I also really appreciated that the class took the time to talk about dominant limits and explained it in a very accessible way. They did not do off the rack domme characters like I feared she might, the persona in the class title was more of a self selected thing to nurture and construct within the self.

The bones of the Mistress Manual seem to be still there in the very deep background, but the distance from it has included more of the self. I at no point felt like it was a class exclusively on mastering the thing hubby asked one to do, as most domme guides do.

Particular to that point, Justine Cross was very much in her element when she talked about the limits of the old saw, to sub before you dom. Little touches of her personal interest in the cnc messy “abuse” inspired scenarios were a little window into desire that are missing in a lot of conversations, though she is impeccable consistent in flagging real danger.

Her safety discussion was flawless. That I can’t say more about it is due to it’s constancey, and did not veer into over corrections nor neglect the dominant’s comforts. She managed this without being full of safety myths. And I liked she touched on a preference for darker things that outside of care and enthusiastic consent, would be explicitly abuse.

Now the criticisms, because I am a miserable pedant:

There was only one big oof. And not a potentially fatal one, just a misdirection, if you are exclusively lifestyle. Other things I noted would be smaller, for all go into them in detail. I remind you to read my review in the context of nitpicking, and my own agenda, and that I am still recommending her. 

The biggest  issue is I think she wasn’t able to effectively distinguish lifestyle and pro. Some of this is that it’s not a hard binary. And yet, I feel that because of the validity of sex work and the format of kink as delivered only in dungeons, parts of the whole spectrum and quirks of lifestyle only femdom culture were missing. The problem went as far as her intro querstions, asking us to define “dominatrix or dominant” even as she told us this was a lifestyle rather than sex work focused class. Notably she just asks one to define “submissive” in her class.

(Of course some lifestyle only women do call themselves Dominatrices or draw all their inspiration from there, but most do not. This didn’t put the contemporary idea of a dominatrix into it’s larger context of ways to be a domme.)

Nitpick 1: A missed opportunity to befriend an awkward elephant

The low hanging fruit (which I am trying to knock down and discard), one might levy at her, is that her work with clients somehow taints her. That’s sexism, nobody tells all the male pro-riggers that if they aren’t completely attracted to their models, their work is less valid. But the question “are you a real domme tho?” is an elephant in the room. Not because I am asking, but because she is self aware of the context of her audience’s thoughts to be stuck having to build a self justification into the curriculum.

Make no mistake, Justine Cross’s professional work experience in no way makes her lifestyle “authenticity” lose its loud self evidence in everything she does. Part of the fun of her class is her use of tone and expression where you can see how uplifted and comfortable she is in her kink. I found myself admiring her- she deserves the prestige she has. I don’t cringe to know she puts herself forward to the media to represent what femdom is. If people think I am like her, by pop culture exposure, that’s a compliment to me.

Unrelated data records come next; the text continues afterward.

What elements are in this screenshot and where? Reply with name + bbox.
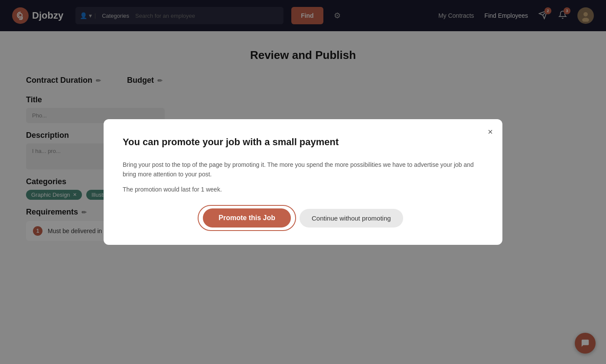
modal-close-button[interactable]: × [488, 127, 493, 137]
promote-modal: × You can promote your job with a small … [104, 119, 502, 245]
modal-duration-text: The promotion would last for 1 week. [123, 186, 483, 193]
continue-without-promoting-button[interactable]: Continue without promoting [300, 209, 403, 228]
promote-job-button[interactable]: Promote this Job [203, 208, 291, 228]
modal-overlay: × You can promote your job with a small … [0, 0, 606, 364]
promote-btn-wrapper: Promote this Job [203, 208, 291, 228]
modal-title: You can promote your job with a small pa… [123, 136, 483, 148]
modal-actions: Promote this Job Continue without promot… [123, 208, 483, 228]
modal-body-text: Bring your post to the top of the page b… [123, 160, 483, 179]
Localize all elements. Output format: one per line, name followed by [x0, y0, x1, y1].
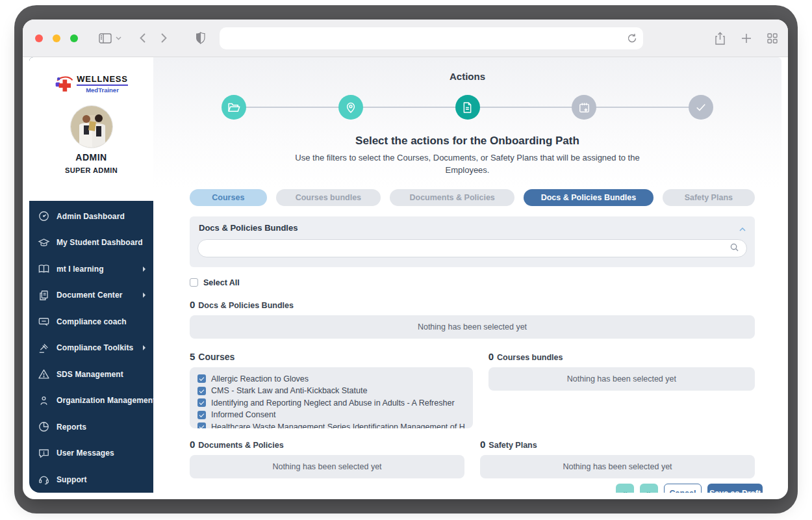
coach-chat-icon	[38, 315, 50, 328]
previous-step-button[interactable]: «	[616, 484, 634, 493]
section-courses: 5 Courses Allergic Reaction to Gloves	[190, 351, 473, 428]
course-item[interactable]: Identifying and Reporting Neglect and Ab…	[197, 397, 465, 410]
privacy-shield-icon[interactable]	[196, 32, 205, 44]
next-step-button[interactable]: »	[640, 484, 658, 493]
close-window-button[interactable]	[35, 34, 43, 42]
course-item[interactable]: Allergic Reaction to Gloves	[197, 373, 465, 385]
sidebar-item-admin-dashboard[interactable]: Admin Dashboard	[29, 203, 153, 230]
sidebar-item-document-center[interactable]: Document Center	[29, 282, 153, 309]
check-icon	[694, 101, 707, 114]
checkbox-checked-icon[interactable]	[197, 398, 206, 407]
sidebar-item-reports[interactable]: Reports	[29, 414, 153, 441]
step-confirm[interactable]	[689, 95, 713, 120]
documents-icon	[38, 289, 50, 302]
tab-docs-policies-bundles[interactable]: Docs & Policies Bundles	[524, 189, 653, 206]
panel-title: Docs & Policies Bundles	[199, 223, 298, 233]
window-controls	[35, 34, 78, 42]
gauge-icon	[38, 210, 50, 222]
checkbox-checked-icon[interactable]	[197, 374, 206, 383]
step-actions[interactable]	[455, 95, 480, 120]
select-all-checkbox[interactable]: Select All	[190, 278, 755, 287]
course-item[interactable]: CMS - Stark Law and Anti-Kickback Statut…	[197, 385, 465, 397]
sidebar-chevron-down-icon[interactable]	[116, 36, 121, 40]
sidebar: WELLNESS MedTrainer	[29, 57, 153, 493]
user-name: ADMIN	[29, 152, 153, 162]
avatar	[70, 105, 113, 148]
sidebar-item-compliance-toolkits[interactable]: Compliance Toolkits	[29, 335, 153, 361]
back-button[interactable]	[140, 33, 146, 43]
sidebar-header: WELLNESS MedTrainer	[29, 57, 153, 201]
wizard-footer-buttons: « » Cancel Save as Draft	[616, 484, 763, 493]
sidebar-item-sds-management[interactable]: SDS Management	[29, 361, 153, 388]
sidebar-toggle-icon[interactable]	[99, 33, 112, 44]
collapse-chevron-up-icon[interactable]	[739, 222, 746, 234]
step-schedule[interactable]	[572, 95, 596, 120]
documents-empty-state: Nothing has been selected yet	[190, 455, 464, 478]
tab-overview-icon[interactable]	[767, 33, 778, 44]
gavel-icon	[38, 342, 50, 354]
checkbox-checked-icon[interactable]	[197, 387, 206, 395]
wizard-step-title: Actions	[153, 71, 781, 82]
tab-courses-bundles[interactable]: Courses bundles	[276, 189, 381, 206]
sidebar-item-mt-learning[interactable]: mt I learning	[29, 256, 153, 283]
save-as-draft-button[interactable]: Save as Draft	[707, 484, 763, 493]
page-heading: Select the actions for the Onboarding Pa…	[153, 135, 781, 148]
sidebar-item-support[interactable]: Support	[29, 467, 153, 493]
minimize-window-button[interactable]	[53, 34, 60, 42]
pie-chart-icon	[38, 421, 50, 433]
bundle-search-box[interactable]	[197, 239, 747, 257]
forward-button[interactable]	[161, 33, 167, 43]
warning-triangle-icon	[38, 368, 50, 380]
desktop-backdrop: WELLNESS MedTrainer	[14, 5, 798, 514]
courses-bundles-count: 0	[488, 351, 494, 362]
brand-subname: MedTrainer	[77, 86, 128, 94]
bundles-empty-state: Nothing has been selected yet	[190, 315, 755, 339]
step-folders[interactable]	[222, 95, 246, 120]
sidebar-item-user-messages[interactable]: User Messages	[29, 440, 153, 467]
section-documents-policies: 0 Documents & Policies Nothing has been …	[190, 439, 464, 478]
app-page: WELLNESS MedTrainer	[29, 57, 781, 493]
course-item[interactable]: Informed Consent	[197, 409, 465, 421]
logo-cross-icon	[55, 74, 74, 95]
search-icon[interactable]	[730, 242, 739, 254]
submenu-caret-icon	[143, 266, 146, 272]
sidebar-item-my-student-dashboard[interactable]: My Student Dashboard	[29, 229, 153, 256]
main-content: Actions	[153, 57, 781, 493]
tab-safety-plans[interactable]: Safety Plans	[663, 189, 755, 206]
sidebar-item-organization-management[interactable]: Organization Management	[29, 387, 153, 414]
checkbox-checked-icon[interactable]	[197, 411, 206, 419]
courses-label: Courses	[198, 352, 235, 362]
reload-icon[interactable]	[628, 33, 637, 43]
section-courses-bundles: 0 Courses bundles Nothing has been selec…	[488, 351, 755, 428]
checkbox-unchecked-icon[interactable]	[190, 278, 198, 287]
checkbox-checked-icon[interactable]	[197, 422, 206, 428]
headset-icon	[38, 473, 50, 486]
cancel-button[interactable]: Cancel	[664, 484, 702, 493]
address-input[interactable]	[226, 33, 628, 43]
bundles-label: Docs & Policies Bundles	[198, 301, 294, 310]
person-icon	[38, 395, 50, 407]
zoom-window-button[interactable]	[70, 34, 78, 42]
sidebar-item-compliance-coach[interactable]: Compliance coach	[29, 309, 153, 335]
wizard-stepper	[222, 95, 713, 120]
tab-courses[interactable]: Courses	[190, 189, 267, 206]
course-item[interactable]: Healthcare Waste Management Series Ident…	[197, 421, 465, 428]
open-book-icon	[38, 263, 50, 275]
documents-label: Documents & Policies	[198, 441, 283, 450]
section-docs-policies-bundles: 0 Docs & Policies Bundles Nothing has be…	[190, 299, 755, 339]
user-role: SUPER ADMIN	[29, 166, 153, 174]
new-tab-icon[interactable]	[741, 33, 752, 44]
selection-row-1: 5 Courses Allergic Reaction to Gloves	[190, 351, 755, 428]
folder-open-icon	[227, 101, 240, 114]
address-bar[interactable]	[220, 27, 643, 49]
bundle-search-input[interactable]	[206, 244, 730, 253]
share-icon[interactable]	[715, 32, 726, 45]
selection-row-2: 0 Documents & Policies Nothing has been …	[190, 439, 755, 478]
browser-window: WELLNESS MedTrainer	[23, 20, 788, 499]
select-all-label: Select All	[203, 278, 240, 287]
step-locations[interactable]	[338, 95, 363, 120]
browser-toolbar	[23, 20, 788, 57]
location-pin-icon	[344, 101, 357, 114]
tab-documents-policies[interactable]: Documents & Policies	[390, 189, 514, 206]
message-alert-icon	[38, 447, 50, 460]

It really sucks that lifestyle and professional have to be put at odds. Most pro dommes are both. Even if they were not, it wouldn’t matter- that a person wants to dominate is personally enough for me. I want them to be fulfilled doing it, but being lifestyle only also never stopped someone from trading in harmful info either.

I do not think we got a bridge built, and about the only point she looked self conscious was in reference to professional work she does when it gives the client most of the say in the script of his scene. She mentioned him being happy was enough. I sort of think that was a missed opportunity to talk about the unique permission women get to express power through nurturing, giving and empathy. 

I think that the standard we hold dominants, particularly sex workers to, harms dommes. As much as I dislike advice that teaches dominance like a purely giving thing, it’s a worse burden to place on female dommes that if we overtly acknowledge we might focus on the sub we lose respect and power. Femdom, in the name, has permission to be gendered and thus the other. Where it is most in alignment with feminism is when it rejects that power has to look like by a very male standard.

And I think we need to have a stronger foundation, collectively, that traditionally feminine associated things, from homemaking to penetration, do not have to be submissive.

Nitpick #2: The direct female pleasure problem 

All that being said on being giving not being inherently submissive, we are also still struggling with having pleasure or being selfish at all.

My biggest criticism of most of the intro/general het femdom classes I have attended is that they focus on getting it right as a vocation and not on pleasing yourself.  There may be a lot of focus on projecting authority through symbols, technique, and body exercises, but none about achieving and outcome other than “you are happy because you feel you are recognized as a dominant, including by yourself” and “he is happy because he got what he wanted”.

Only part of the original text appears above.